The HTTP status code your endpoint returns has consequences beyond the response itself. Different codes determine whether the runner stays alive or is terminated, whether the request is retried on a new runner, and how billing works. Returning the wrong code (e.g., 503 for a normal error) can kill a healthy runner unnecessarily.
This page covers how fal interprets each status code, which code to use in different situations, and how connection errors and timeouts interact with the runner lifecycle. For controlling retry behavior beyond status codes, see Retries. For adding proactive health checks, see Health Check Endpoint.
Startup
fal considers a runner ready to serve requests after the setup() method completes successfully. If there is no setup() method, the runner is ready as soon as the web server is up.

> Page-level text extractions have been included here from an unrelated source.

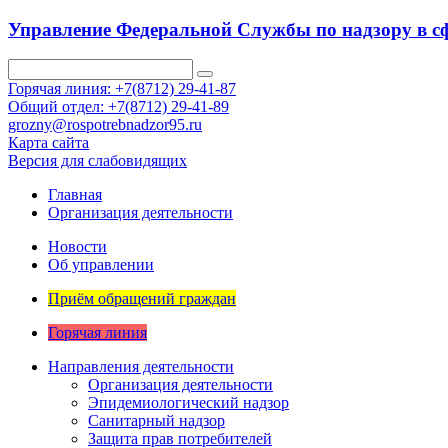
Управление Федеральной Службы по надзору в сф
Горячая линия: +7(8712) 29-41-87
Общий отдел: +7(8712) 29-41-89
grozny@rospotrebnadzor95.ru
Карта сайта
Версия для слабовидящих
Главная
Организация деятельности
Новости
Об управлении
Приём обращений граждан
Горячая линия
Направления деятельности
Организация деятельности
Эпидемиологический надзор
Санитарный надзор
Защита прав потребителей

If setup() fails or the web server port never opens, the runner is immediately terminated as unhealthy and no requests are forwarded to it.
Always use setup() to load models and perform a warmup inference. This ensures your runner is fully functional before receiving real traffic.
Status Code Reference
The status code your endpoint returns determines what happens to the runner and whether queue-based requests are retried. Direct calls via run() and stream() are never retried regardless of status code.

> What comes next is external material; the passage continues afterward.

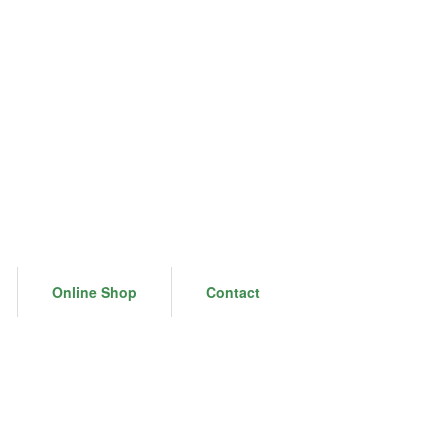
Online Shop
Contact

| Status Code | Runner Impact | Retried (queue only) |
|---|
| 2XX | Healthy | N/A |
| 4XX | Healthy | No |
| 500 | TCP health check triggered | No |
| 502 | TCP health check triggered | No |
| 503 | Immediately terminated | Yes |
| 504 | TCP health check triggered | Yes |
How each code works
2XX and 4XX — The runner remains healthy and continues serving requests. 4XX responses are treated as client errors and are never retried.
500 and 502 — The platform runs a TCP health check on the runner. If the check passes, the runner stays alive and continues serving requests. If it fails, the runner is terminated and replaced. The request is not automatically retried.
503 — The runner is immediately terminated after a single 503 response. Queue-based requests are automatically retried on a new runner (up to 10 times). Use this only when the runner is genuinely broken (e.g., GPU OOM, corrupted state).
504 — The platform runs a TCP health check and automatically requeues the request for retry. The runner is not immediately terminated but may be replaced if the health check fails. Use this when an upstream dependency timed out but your runner is still functional.
Never return 503 for normal application errors. A single 503 immediately kills your runner. Use 500 for application-level errors where the runner is still functional.
Which Status Code to Use
| Situation | Recommended Code | Why |
|---|
| Bad user input, validation failure | 422 or 400 | Client error, runner stays healthy |
| Model inference failed but runner is fine | 500 | TCP health check runs, runner likely survives |
| External API or dependency timed out | 504 | Request retried, runner not killed |
| GPU OOM, corrupted model state, runner broken | 503 | Runner terminated and replaced |
| Rate limiting the caller | 429 | Client error, queue-based requests automatically retried |
import fal
from fastapi.responses import JSONResponse
class MyApp(fal.App):
@fal.endpoint("/")
def predict(self, input: dict) -> dict:
try:
result = self.model.run(input)
return result
except ValueError as e:
return JSONResponse(
status_code=422,
content={"detail": str(e)},
)
except RuntimeError as e:
if "out of memory" in str(e).lower():
return JSONResponse(
status_code=503,
content={"detail": "GPU out of memory"},
)
return JSONResponse(
status_code=500,
content={"detail": "Inference failed"},
)
Connection Errors and Timeouts
Beyond status codes, two additional scenarios affect runner lifecycle:
| Scenario | What happens | Queue requests | Direct requests |
|---|
| App crashes (connection breaks) | Runner terminated | Retried on new runner | Returns 503 |
| Request timeout exceeded | Runner terminated | Retried on new runner | Returns 504 |
In both cases the runner is shut down because it may be in a faulty state. The platform spins up a replacement.
Overriding Retry Behavior
You can override the default retry logic on a per-response basis using the X-Fal-Needs-Retry response header. This takes precedence over the status-code-based logic and skip_retry_conditions.
| Header Value | Behavior |
|---|
1 | Force a retry, even if the status code would not normally trigger one |
0 | Prevent a retry, even if the status code would normally trigger one (e.g., return 503 without killing the runner’s retry) |
from fastapi.responses import JSONResponse
@fal.endpoint("/")
def predict(self, input: dict) -> dict:
try:
return self.model.run(input)
except TransientError:
return JSONResponse(
status_code=500,
headers={"X-Fal-Needs-Retry": "1"},
content={"detail": "Transient error"},
)
See Retries for the full reference including skip_retry_conditions, client-side retry control, and timeout interactions.